Volume 1, No. 22: Bearing Witness + Soda Bread with Figs & Goat Cheese
Greetings, readers and bakers! I was able to rearrange my work schedule to allow for a nesting staycation last week, and I did a whole lot of painting. I now have a bright green bathroom and a bright red hallway and I’m remembering how much I love unpacking and settling into a new place. My office is still covered in piles of books, but I’m excited about actually getting to work in it next week!
This week’s theme arose because after I finished reading The Wrong End of the Telescope, I felt the need to shout about it. It’s a brilliant novel about so many things, but one of them is the act of bearing witness. I love novels about transformation. Often, my favorite books are ones in which characters go through immense change. Books that aren’t about change, but rather about characters simply experiencing the world, witnessing and noticing it, are usually a harder sell for me. But Alameddine hit it out of the park with this one, and I’m going to be thinking about it for a long time.
Happily, two other amazing books about bearing witness came immediately to mind. There’s something powerful about a book that doesn’t seek to explain itself or make itself legible or translate messy, unpredictable lives into neat, understandable stories. In different ways, these three books do just that: they bear witness to the world without categorizing or translating.
The Books
Backlist: Real Queer America by Samantha Allen (Nonfiction, 2019)
This book is a wonderful blend of memoir and journalism, which is something I love. It’s also a book that pushes back against one of the most frustrating stereotypes about queer people: that we all live in cities and/or liberal areas.
Samantha Allen is a trans reporter who spent many of her formative years living in conservative cities and cities in the middle of so-called red states. And while she encountered transphobia and homophobia and other challenges while living in those places, she also found queer community and a lot of joy. So she set out to write a book about the queer and trans folks living outside of major liberal cities, in the places we don’t typically think of as queer places. It’s a collection of interviews, a road trip story, and a memoir about her own life.
As she travels across the country, visiting with queer and trans people in Utah and Tennessee and all over the Midwest, she shares her own story: coming out as trans in her twenties, meeting and falling in love with her wife, the ways that cities such as Salt Lake and Atlanta have shaped her as a person, and continue to influence how she relates to queerness.
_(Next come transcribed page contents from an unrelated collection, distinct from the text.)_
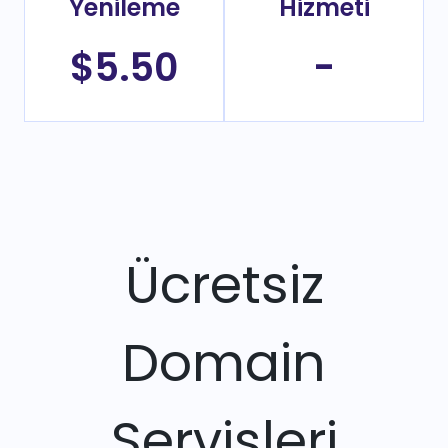
Yenileme
Hizmeti
$5.50
-
Ücretsiz
Domain
Servisleri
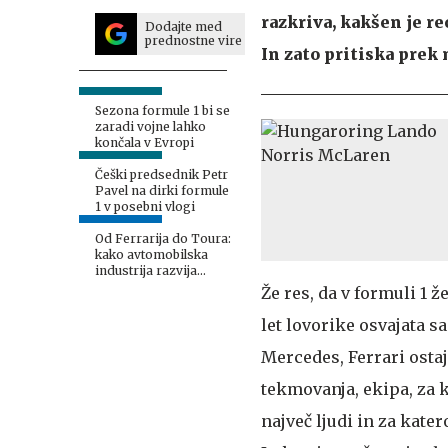
razkriva, kakšen je 
Dodajte med
prednostne vire
In zato pritiska prek
Sezona formule 1 bi se
zaradi vojne lahko
končala v Evropi
Češki predsednik Petr
Pavel na dirki formule
1 v posebni vlogi
Od Ferrarija do Toura:
kako avtomobilska
industrija razvija
sodobna dirkalna
Že res, da v formuli 1 ž
kolesa
let lovorike osvajata s
Mercedes, Ferrari osta
tekmovanja, ekipa, za k
največ ljudi in za kate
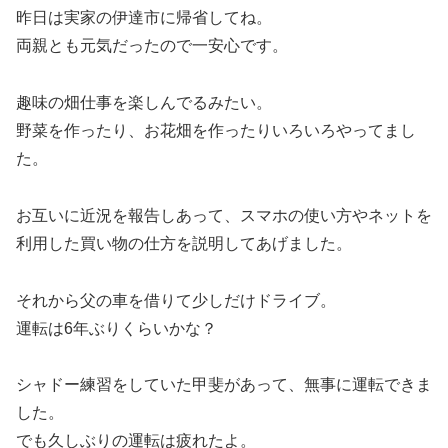
昨日は実家の伊達市に帰省してね。
両親とも元気だったので一安心です。
趣味の畑仕事を楽しんでるみたい。
野菜を作ったり、お花畑を作ったりいろいろやってまし
た。
お互いに近況を報告しあって、スマホの使い方やネットを
利用した買い物の仕方を説明してあげました。
それから父の車を借りて少しだけドライブ。
運転は6年ぶりくらいかな？
シャドー練習をしていた甲斐があって、無事に運転できま
した。
でも久しぶりの運転は疲れたよ。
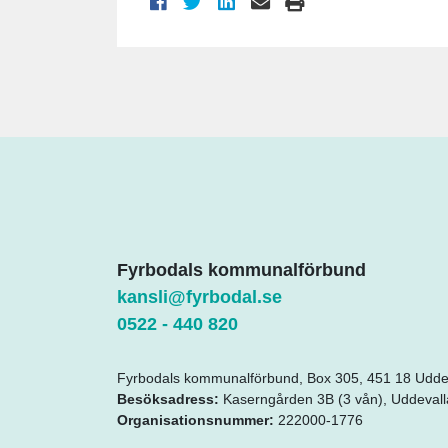
Fyrbodals kommunalförbund
kansli@fyrbodal.se
0522 - 440 820
Fyrbodals kommunalförbund,
Box 305, 451 18 Udde
Besöksadress:
Kaserngården 3B (3 vån), Uddevall
Organisationsnummer:
222000-1776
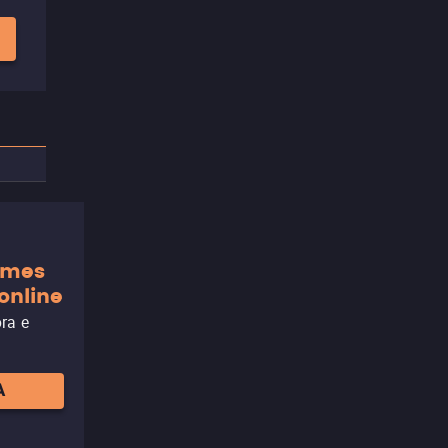
ilmes
online
ora e
A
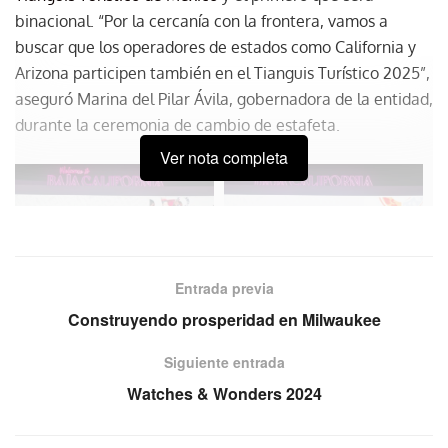
binacional. “Por la cercanía con la frontera, vamos a
buscar que los operadores de estados como California y
Arizona participen también en el Tianguis Turístico 2025”,
aseguró Marina del Pilar Ávila, gobernadora de la entidad,
durante la ceremonia de cambio de estafeta.
Ver nota completa
Entrada previa
Construyendo prosperidad en Milwaukee
Siguiente entrada
Watches & Wonders 2024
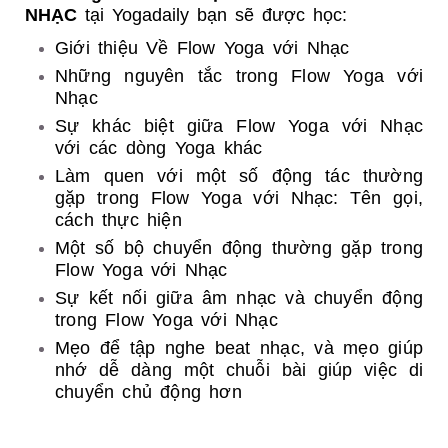
NHẠC
tại Yogadaily bạn sẽ được học:
Giới thiệu
Về Flow Yoga với Nhạc
Những nguyên tắc trong
Flow Yoga với
Nhạc
Sự khác biệt giữa
Flow Yoga với Nhạc
với các dòng Yoga khác
Làm quen với một số động tác thường
gặp trong
Flow Yoga với Nhạc
: Tên gọi,
cách thực hiện
Một số bộ chuyển động thường gặp trong
Flow Yoga với Nhạc
Sự kết nối giữa âm nhạc và chuyển động
trong
Flow Yoga với Nhạc
Mẹo để tập nghe beat nhạc, và mẹo giúp
nhớ dễ dàng một chuỗi bài giúp việc di
chuyển chủ động hơn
As her story unfolds, she shares the conversations she has with the folks she visits. She speaks with the owners of a queer bar in Bloomington, Indiana, the trans mayor of a small town in Texas, a Mormon trans man in Salt Lake, queer community activists in the Rio Grande Valley, and many others. It’s warm and celebratory and there’s a real sense of queer joy running through it. The people she speaks with talk about the challenges they face, but mostly, they talk about what they love about the places they live: their families and communities, the work they’re doing. They talk about why they’ve chosen to live where they do, how these small towns and cities and rural areas nourish and sustain them.
I’ve seen some critiques of this book, mostly because Allen doesn’t delve into the harsher realties of being queer in conservative states and small towns. She’s also fairly critical of big cities such as San Francisco and New York, and the queer and trans communities that exist there. I understand where these critiques are coming from. I live in a rural area, but it’s a super liberal rural area, and the nearest big town is the queerest place in Massachusetts. I don’t know what it’s like to live in a state with a government that’s trying to deny my right to exist. So many queer and trans people who grow up and/or live in the South or Midwest experience a lot of queerphobia and violence.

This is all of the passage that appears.